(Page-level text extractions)
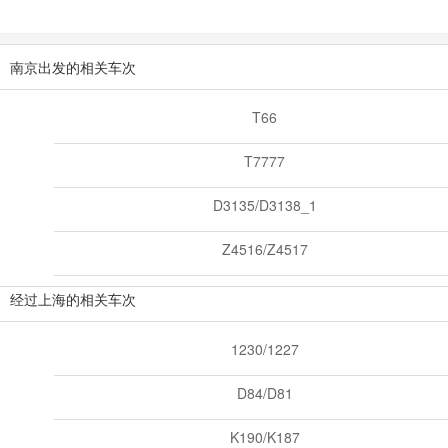
南京出发的相关车次
T66
T7777
D3135/D3138_1
Z4516/Z4517
经过上海的相关车次
1230/1227
D84/D81
K190/K187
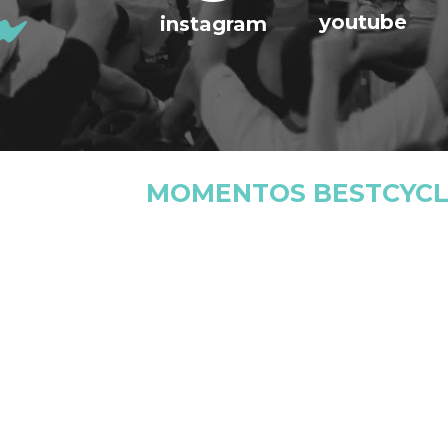
youtube
instagram
MOMENTOS BESTCYCL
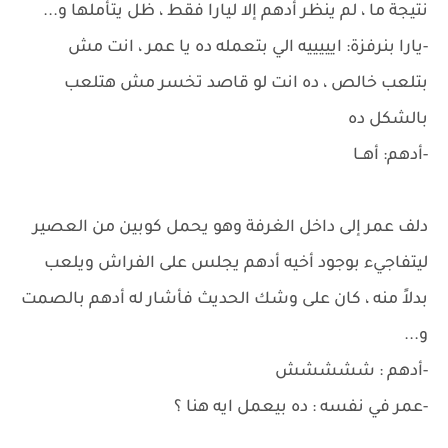
نتيجة ما ، لم ينظر أدهم إلا ليارا فقط ، ظل يتأملها و...
-يارا بنرفزة: ايييييه الي بتعمله ده يا عمر ، انت مش
بتلعب خالص ، ده انت لو قاصد تخسر مش هتلعب
بالشكل ده
-أدهم: أهــا
دلف عمر إلى داخل الغرفة وهو يحمل كوبين من العصير
ليتفاجيء بوجود أخيه أدهم يجلس على الفراش ويلعب
بدلاً منه ، كان على وشك الحديث فأشار له أدهم بالصمت
و...
-أدهم : ششششش
-عمر في نفسه : ده بيعمل ايه هنا ؟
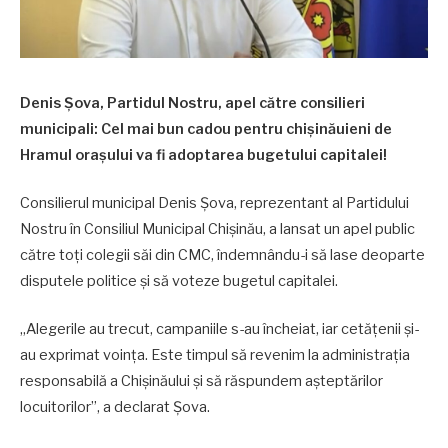
Denis Șova, Partidul Nostru, apel către consilieri
municipali: Cel mai bun cadou pentru chișinăuieni de
Hramul orașului va fi adoptarea bugetului capitalei!
Consilierul municipal Denis Șova, reprezentant al Partidului
Nostru în Consiliul Municipal Chișinău, a lansat un apel public
către toți colegii săi din CMC, îndemnându-i să lase deoparte
disputele politice și să voteze bugetul capitalei.
„Alegerile au trecut, campaniile s-au încheiat, iar cetățenii și-
au exprimat voința. Este timpul să revenim la administrația
responsabilă a Chișinăului și să răspundem așteptărilor
locuitorilor”, a declarat Șova.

» Task to complete:
The records above need to be reproduced exactly, with all images omitted.

» Response area:
南京出发的相关车次
T66
T7777
D3135/D3138_1
Z4516/Z4517
经过上海的相关车次
1230/1227
D84/D81
K190/K187
youtube
instagram
MOMENTOS BESTCYCL
نتيجة ما ، لم ينظر أدهم إلا ليارا فقط ، ظل يتأملها و...
-يارا بنرفزة: ايييييه الي بتعمله ده يا عمر ، انت مش
بتلعب خالص ، ده انت لو قاصد تخسر مش هتلعب
بالشكل ده
-أدهم: أهــا
دلف عمر إلى داخل الغرفة وهو يحمل كوبين من العصير
ليتفاجيء بوجود أخيه أدهم يجلس على الفراش ويلعب
بدلاً منه ، كان على وشك الحديث فأشار له أدهم بالصمت
و...
-أدهم : ششششش
-عمر في نفسه : ده بيعمل ايه هنا ؟
Denis Șova, Partidul Nostru, apel către consilieri
municipali: Cel mai bun cadou pentru chișinăuieni de
Hramul orașului va fi adoptarea bugetului capitalei!
Consilierul municipal Denis Șova, reprezentant al Partidului
Nostru în Consiliul Municipal Chișinău, a lansat un apel public
către toți colegii săi din CMC, îndemnându-i să lase deoparte
disputele politice și să voteze bugetul capitalei.
„Alegerile au trecut, campaniile s-au încheiat, iar cetățenii și-
au exprimat voința. Este timpul să revenim la administrația
responsabilă a Chișinăului și să răspundem așteptărilor
locuitorilor”, a declarat Șova.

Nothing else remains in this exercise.